Investigadores portugueses e suecos demonstraram como a domesticação teve um efeito profundo na morfologia cerebral do coelho.

Num artigo publicado esta semana pela revista científica Proceedings of National Academy of Sciences, uma equipa que inclui os investigadores do CIBIO-InBIO Miguel Carneiro, Sandra Afonso, José António Blanco-Aguiar e Nuno Ferrand demonstrou como a domesticação teve um efeito profundo na morfologia cerebral do coelho, tornando-o menos suscetível ao medo e mais manso.

Em A Origem das Espécies, Charles Darwin já afirmava que “nenhum animal é tão difícil de domar quanto os juvenis do coelho selvagem”, enquanto “poucos animais são tão mansos quanto os juvenis do coelho doméstico”. O comportamento manso e a falta de medo de humanos são características comuns a todos os animais domésticos. Mas, o que explica diferenças comportamentais tão acentuadas?

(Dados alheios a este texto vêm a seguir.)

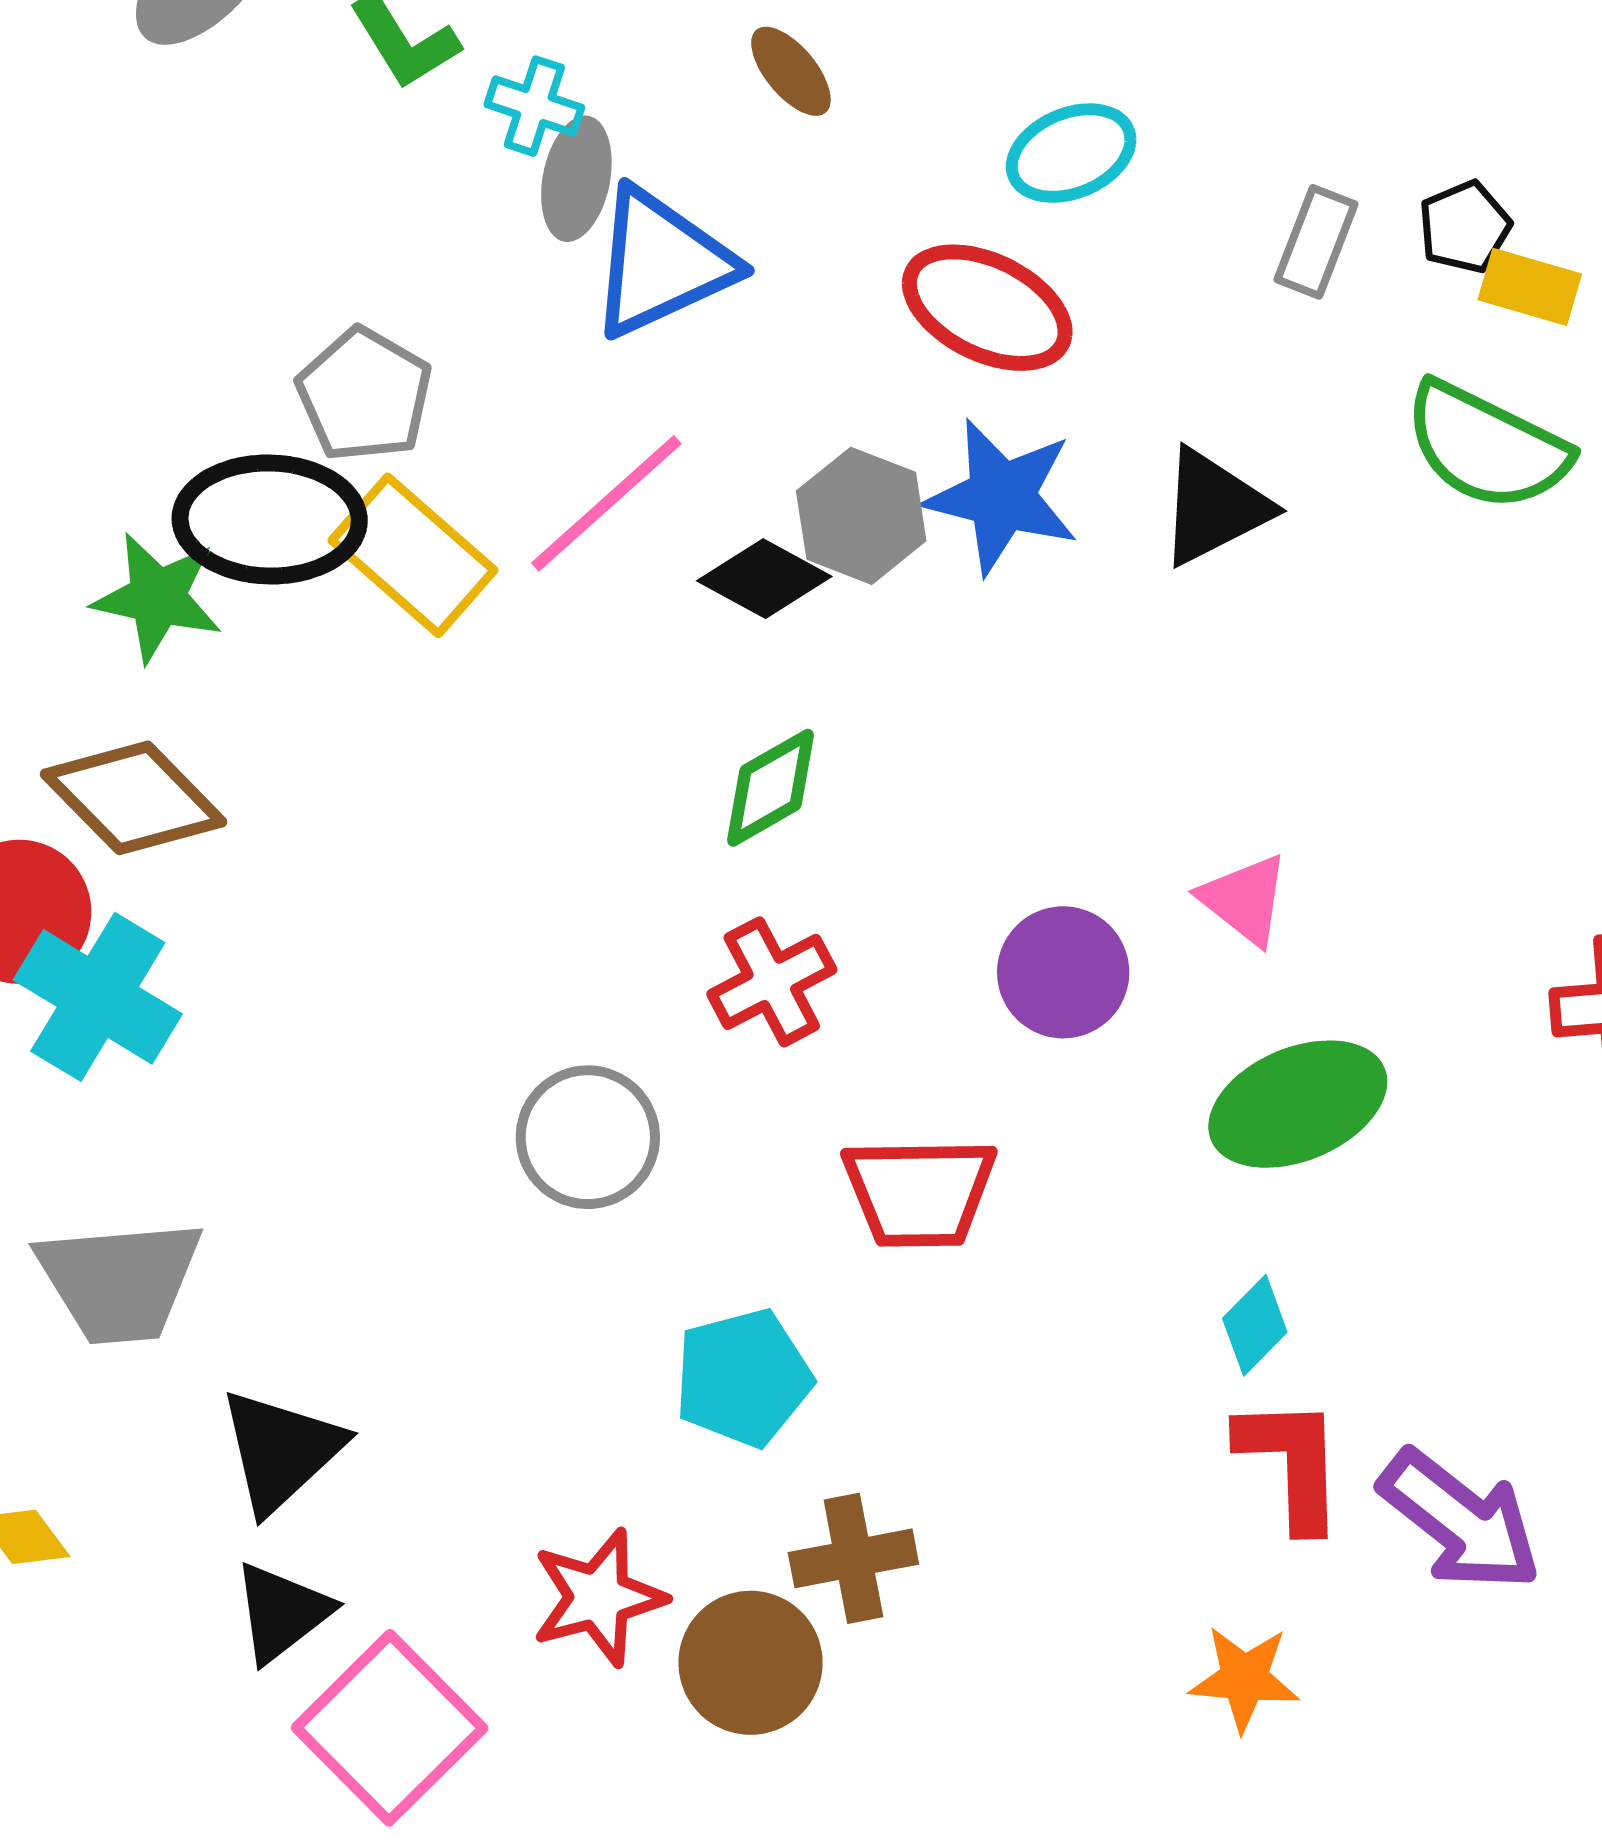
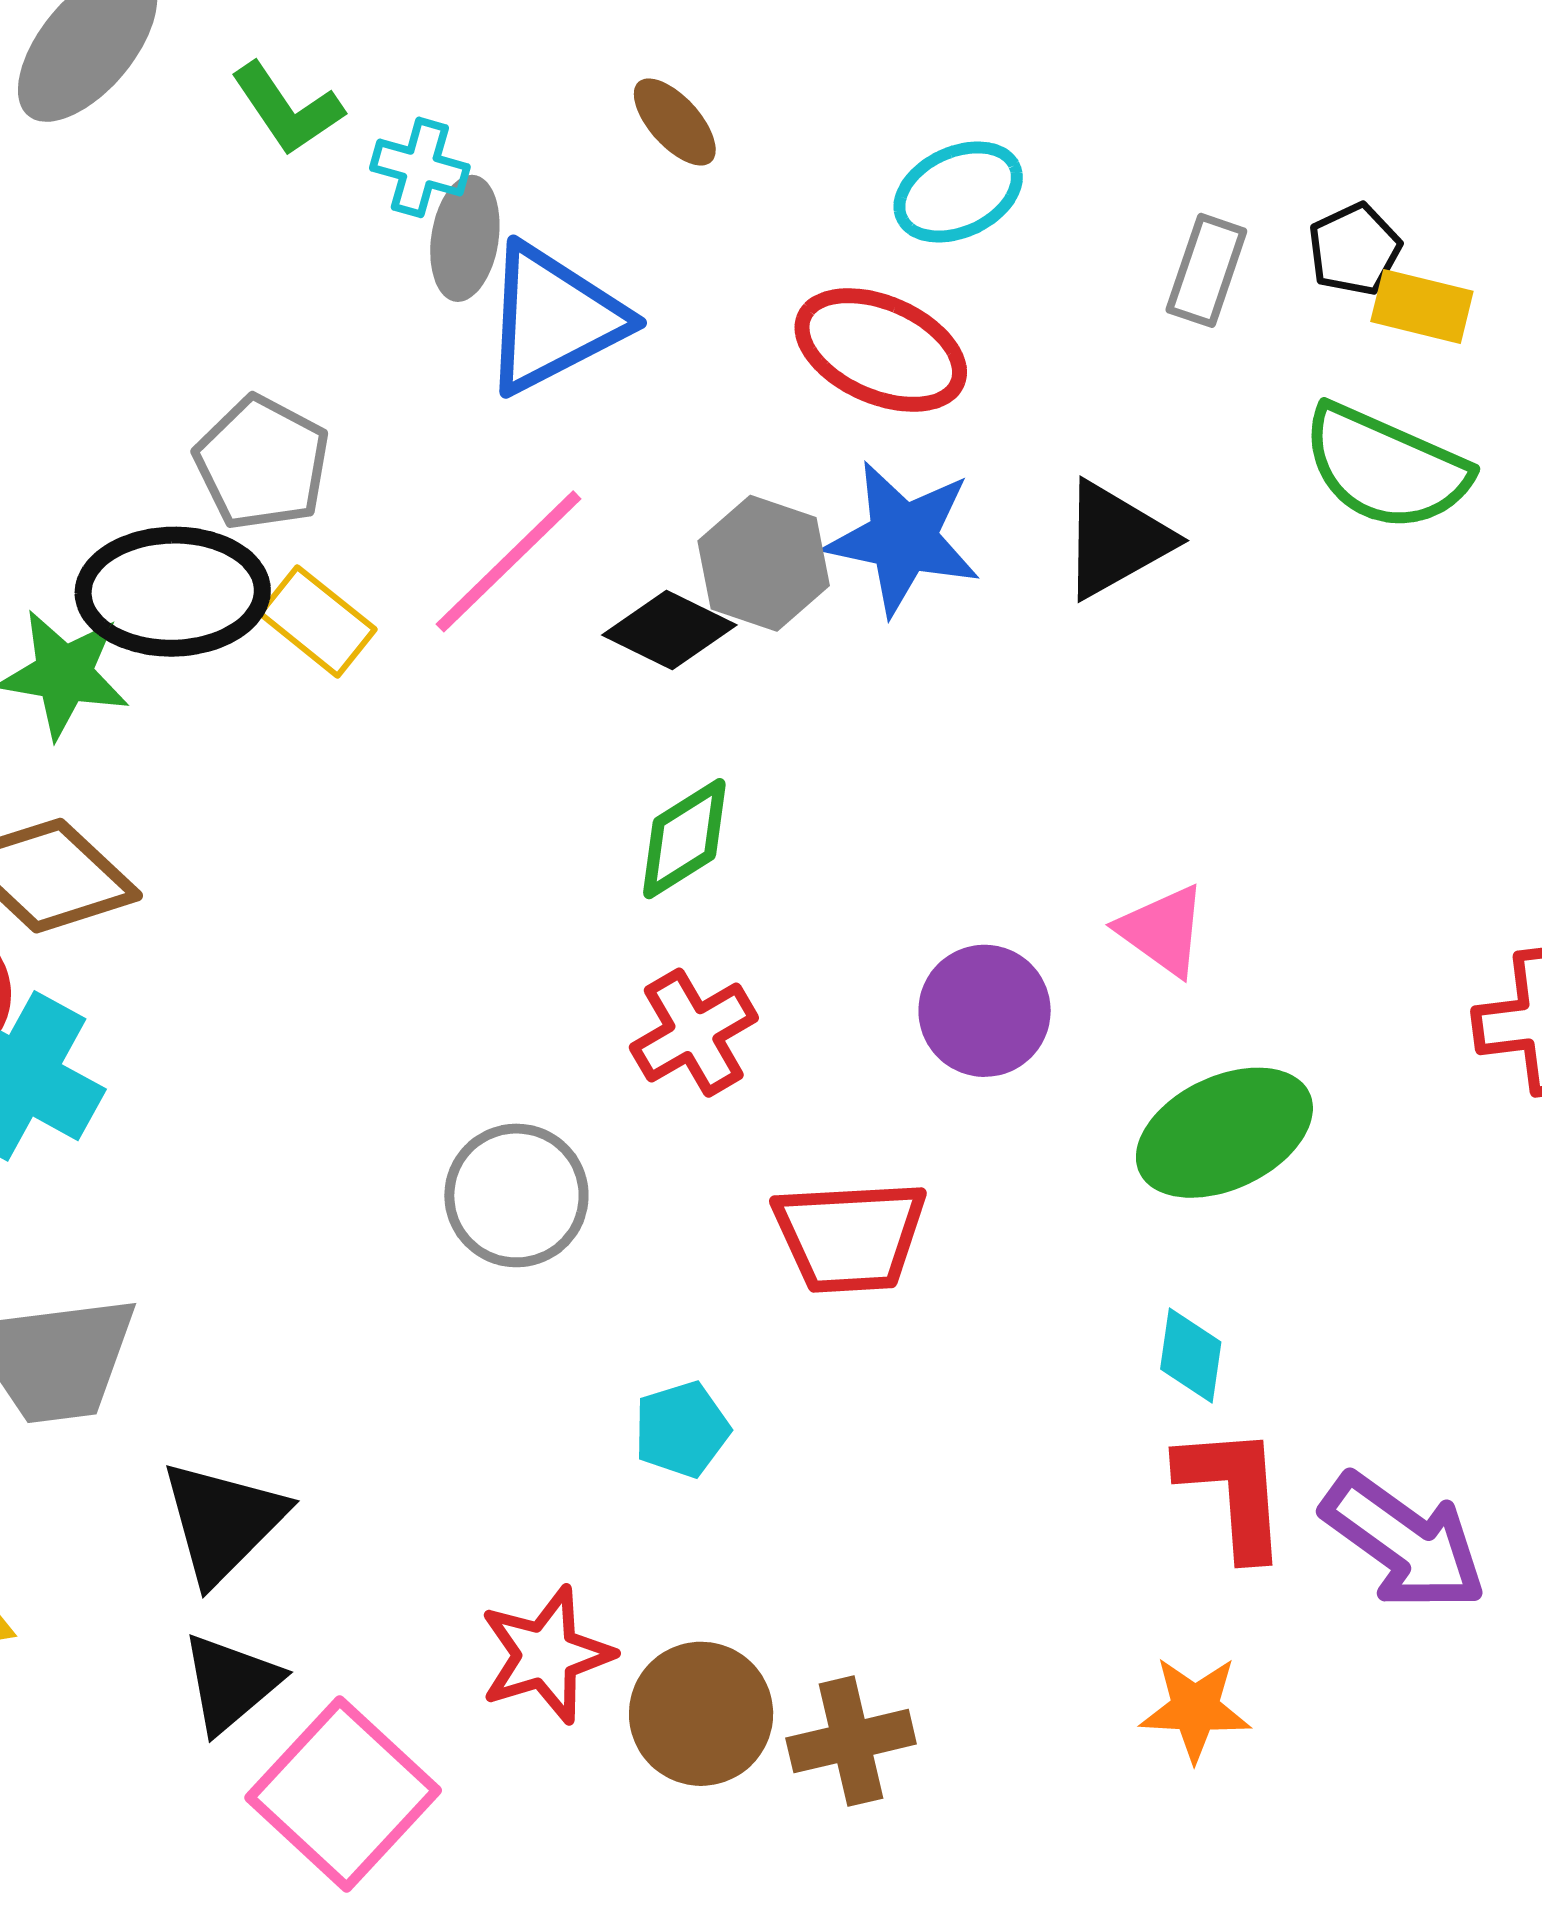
yellow rectangle: (413, 555) -> (317, 621), size x0.7
cyan diamond: (1255, 1325) -> (1191, 1355), turned -34
cyan pentagon: (743, 1378) -> (682, 1429), size x0.7
brown cross: (853, 1558) -> (851, 1741), moved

Num estudo anterior, a equipa de investigadores já tinha demonstrado que “há diferenças genéticas entre coelhos domésticos e selvagens, principalmente nos genes relacionados com o desenvolvimento do cérebro”, explica Nuno Ferrand. “No presente estudo, foi usada a ressonância magnética de alta resolução para aferir se essas alterações genéticas resultam em diferenças na morfologia cerebral”, conta Miguel Carneiro, um dos autores principais do artigo agora publicado.

A equipa liderada por investigadores do CIBIO-InBIO, do KTH Royal Institute of Technology e da Uppsala University (Suécia) analisou oito coelhos selvagens e oito coelhos domésticos, criados nas mesmas condições, e descobriu diferenças fundamentais entre os seus cérebros.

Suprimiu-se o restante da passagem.